Unfortunately, our homes don’t always grow with us. What may have initially worked fine for a single person, a young couple’s starter home, or a family with a newborn can quickly become too small as families expand and multiple generations live under one roof.

Remodelling and adding to your home is one option for creating more space, but it can be costly, and the size of your property may be prohibitive. That’s when moving to a bigger home becomes the best solution.

WHERE DO YOU NEED MORE SPACE?

The first thought when upsizing your home is to simply consider square footage, bedrooms, and bathrooms. But it’s important to take a more critical approach to how your space will actually be used. If you have younger children (or possibly more on the way), then focusing on bedrooms and bathrooms makes sense.

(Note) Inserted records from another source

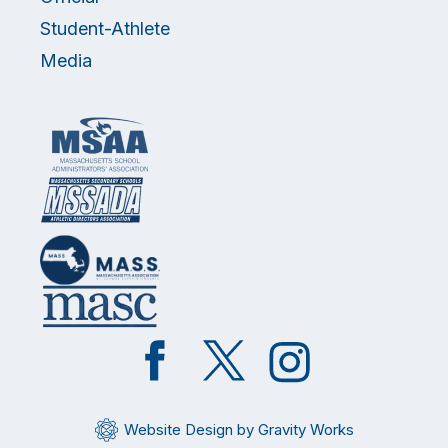
Student-Athlete
Media
Like
Follow
Follow
on
on
on
Facebook
Twitter
Instagram
Website Design by Gravity Works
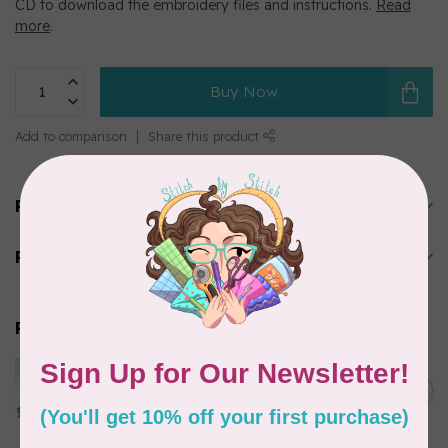
CD to download the embroidery files and instructions.
Read
more
.
Buy Now
Add to comparison
Share this product
Product description
Reviews
Related products
MARATHON
Colour 2155 Yellow - 1000mtr
C$5.95
POLY EMBROIDERY THREAD
In stock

But if your children are closer to heading off to college or starting their own families, it may be better to prioritize group spaces like the kitchen, dining room, living room, and outdoor space—it’ll pay off during the holidays or summer vacations when everyone is coming to visit for big gatherings.

MOVING OUTWARD

If you need more space, but don’t necessarily want a more expensive home, you can probably get a lot more house for your money if you move a little further from a city center. While the walkability and short commutes of a dense neighborhood or condo are hard to leave beyond, your lifestyle—and preferences for hosting Thanksgiving, barbecues, and birthdays—might mean that a spacious home in the suburbs makes the most sense. It’s your best option for upsizing while avoiding a heftier price tag.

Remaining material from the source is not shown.